DNS is one of the most fundamental systems on the internet. Being nearly as old as the IP address itself, it was designed for maximum resiliency through distribution and redundancy.
Since the issues at the end of October that caused massive outages after Dyn was attacked, several people want to know if all providers are now vulnerable as single-points-of-failure in another coordinated attack?
My shortest answer is "less now than ever," actually, but of course, it's not that simple. Like I said before, the technical design for domain name services is robustness in large distributed systems, but whenever you rely on any one service provider for services they are indeed a single point of failure.

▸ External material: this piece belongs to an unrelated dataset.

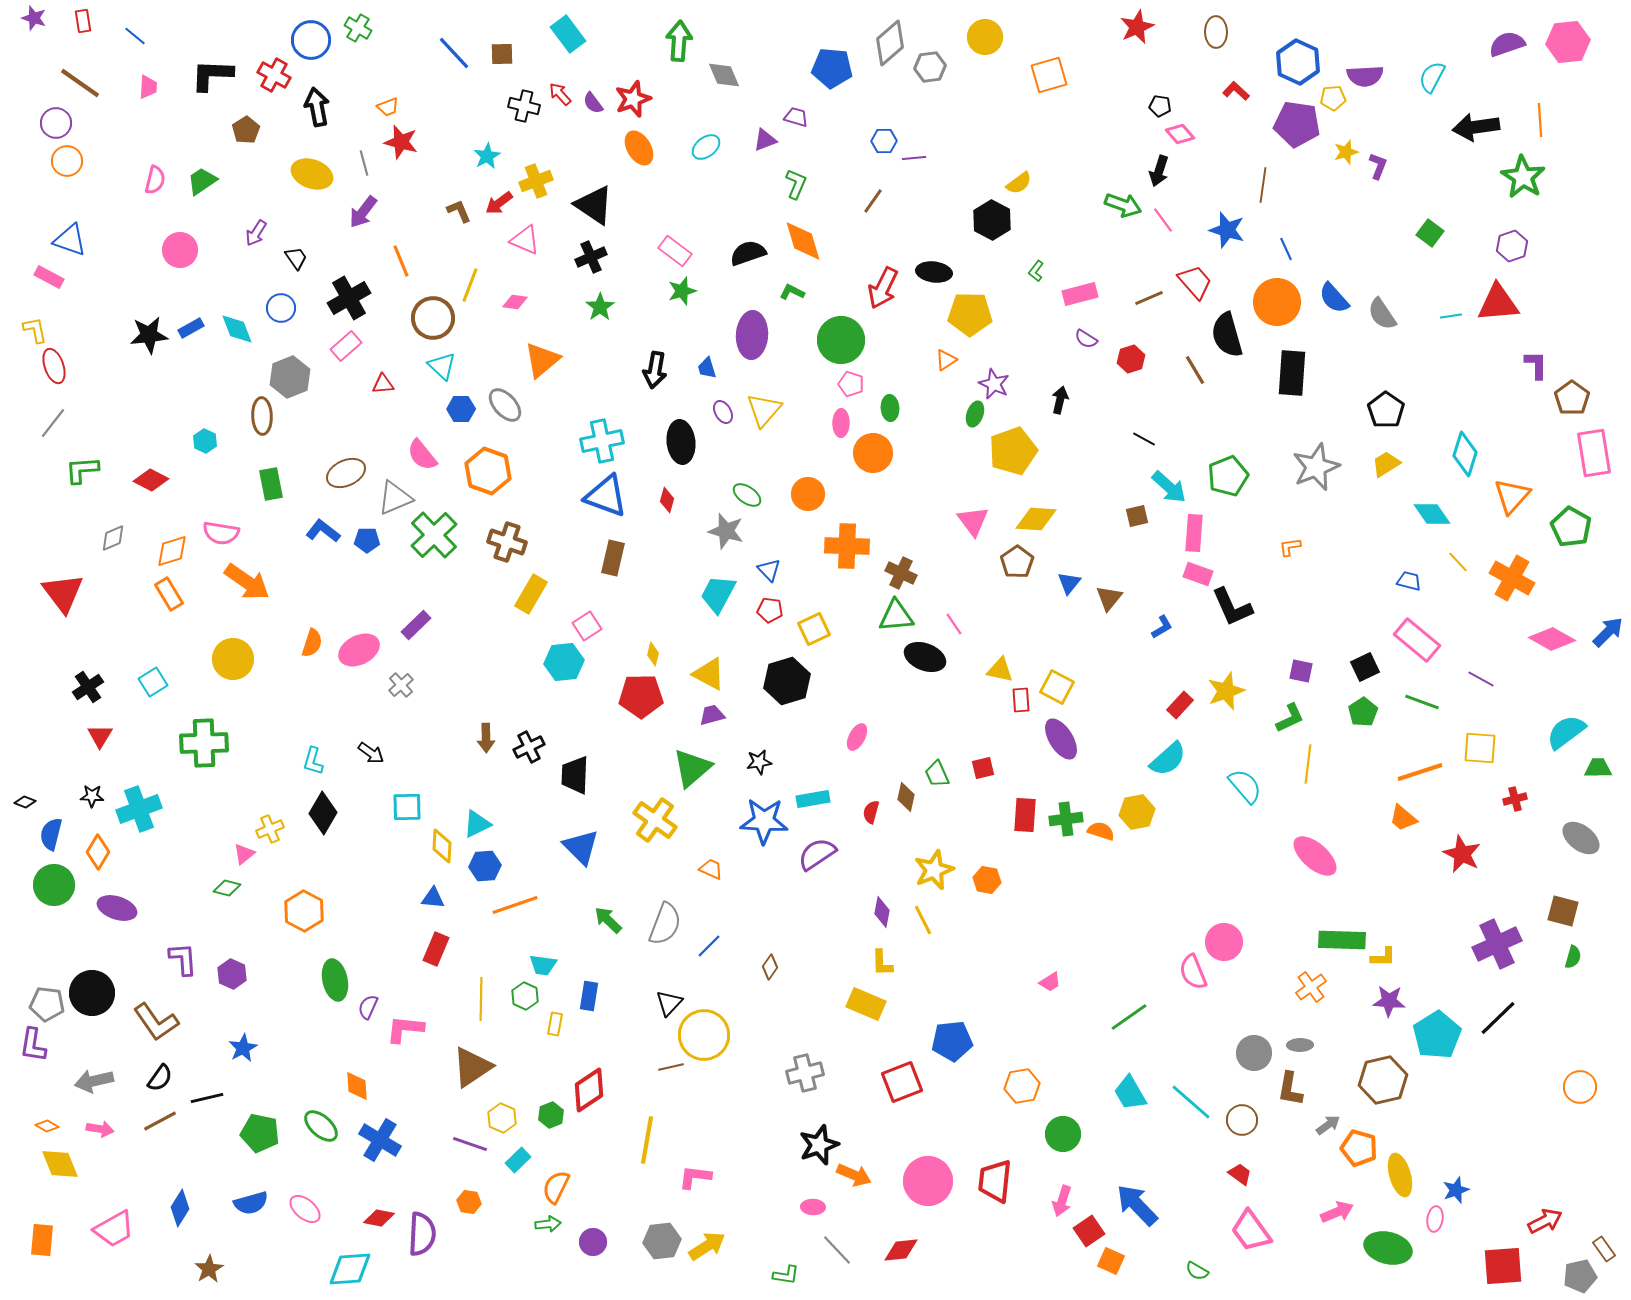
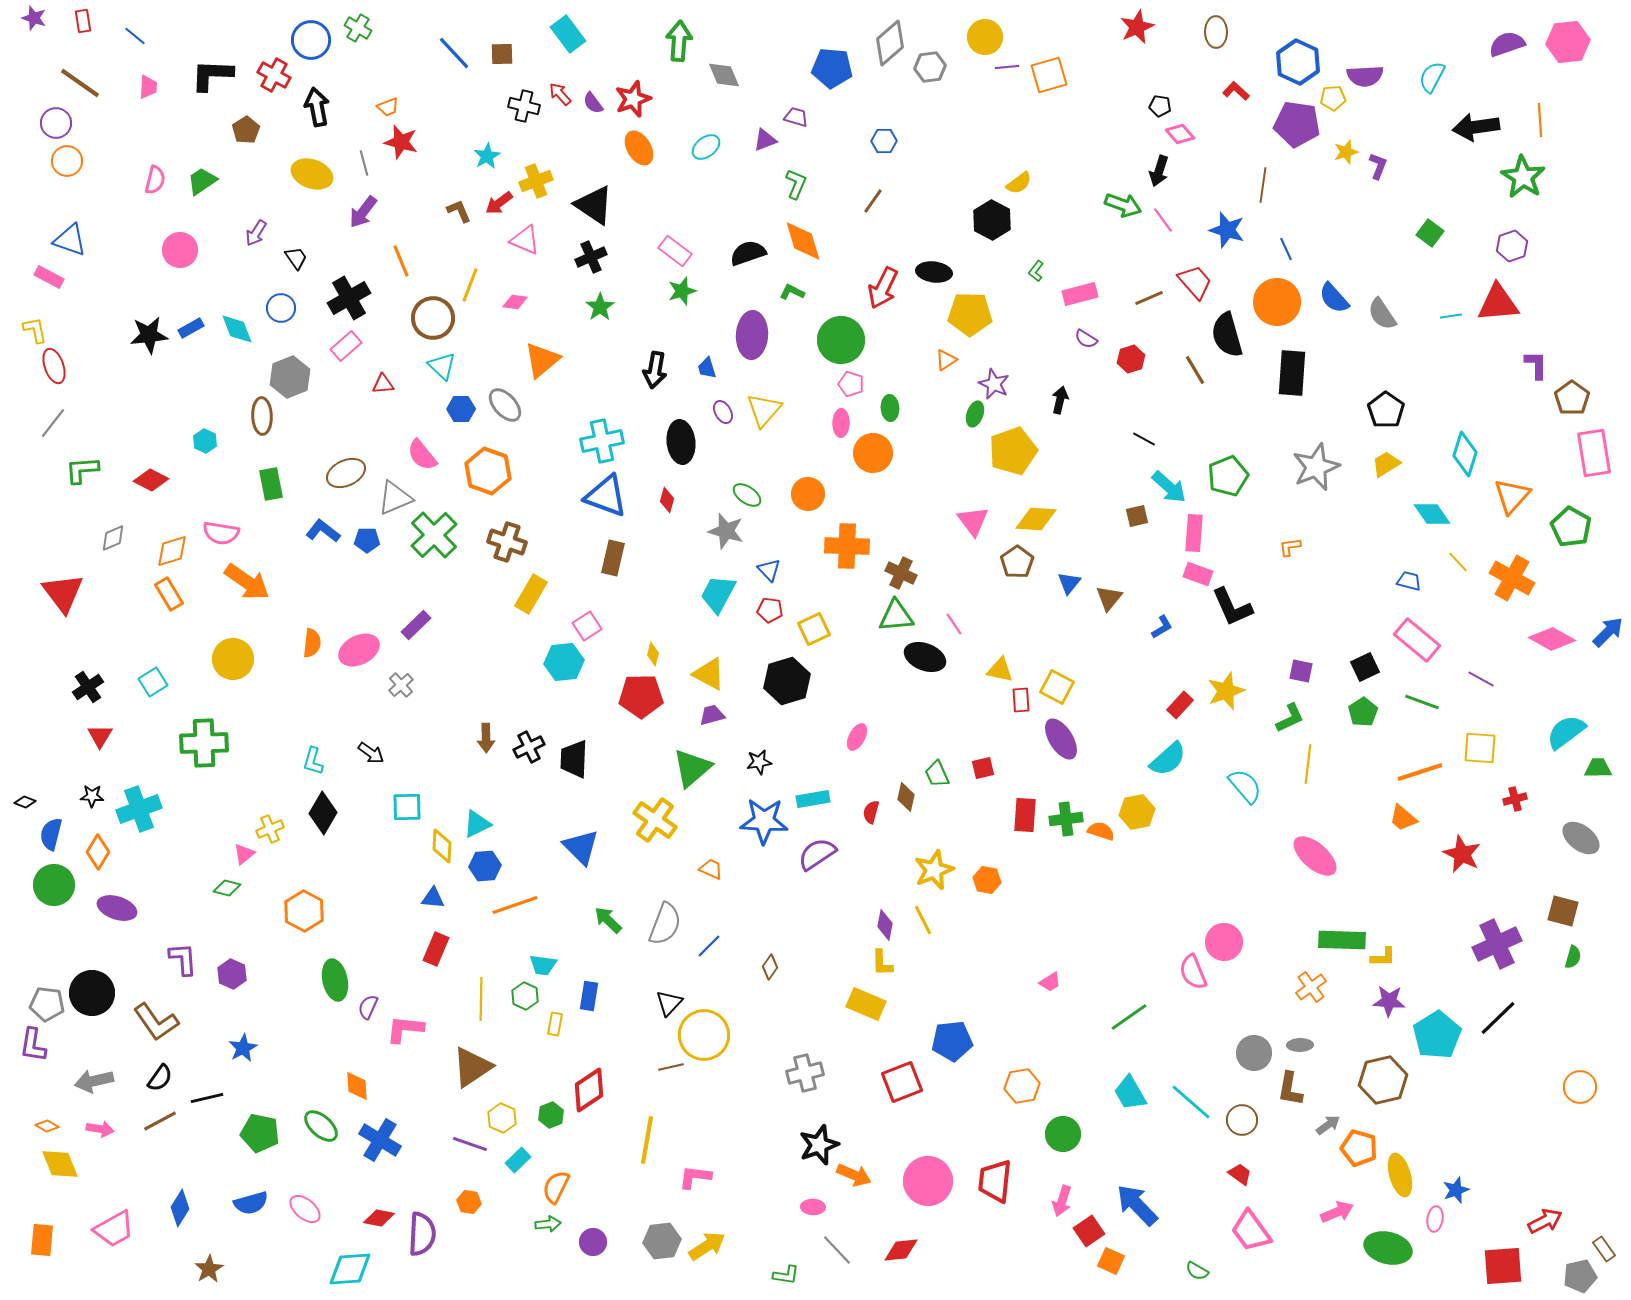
purple line at (914, 158): moved 93 px right, 91 px up
orange semicircle at (312, 643): rotated 12 degrees counterclockwise
black trapezoid at (575, 775): moved 1 px left, 16 px up
purple diamond at (882, 912): moved 3 px right, 13 px down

We have experience with large DDoS attacks and are aware of the failures they can cause. Like pretty much any other DNS provider, we have experienced attacks in the past. We try to do as much as possible to mitigate any failures internally or externally. When you access ns1.dnsimple.com, there are five data centers across the world that answer that call, based on BGP best routing. In each of those data centers, there are multiple boxes that reply for that single address as well, allowing us to do maintenance or have internal machine outages without impacting name resolution at all. This is the same methodology the root DNS servers use to maintain full uptime. We also use a front layer DNS caching system to help absorb large amounts of our traffic burst load. Even with all this, I hesitate to say we are immune to outages from threats these days. Resilient, yes, but not immune.
This is why we offer AXFR transfers to other DNS providers as a backup, so you can use
NS4 with DNSimple and use up to nine other name servers with another provider. There is also a way to use DNSimple as a secondary, but it doesn't use AXFR. I think that splitting your services across multiple providers is the only way really to be sure to maximize your uptime. If you only use one hosting platform (Heroku for example) they are another single point of failure and if they go down so will your website. Just like in the past when Amazon has had major failures, the cascading effect is huge when core players that are heavily relied upon have outages.
If you really want to maximize things you could even configure a custom setup that used up to 13 different ns servers with a large variety of providers but I think that could become very difficult to manage. There is a lot of computer system engineering theory on scalability and uptime, but the short of it is you need to weigh the value of your product against the cost of different levels of redundancy.
This type of attack used is far from new, in fact, long-time customers of ours will remember when we were DDoSed last. It's the reason we've spent a lot of time and resources to make sure we are as robust as possible. The fact that so many large players were affected by a single company's attack is not something any of us are happy about, and we hope it helps bring to light the importance of having as many redundancies as possible, not just in your own infrastructure, but also in the providers that you use.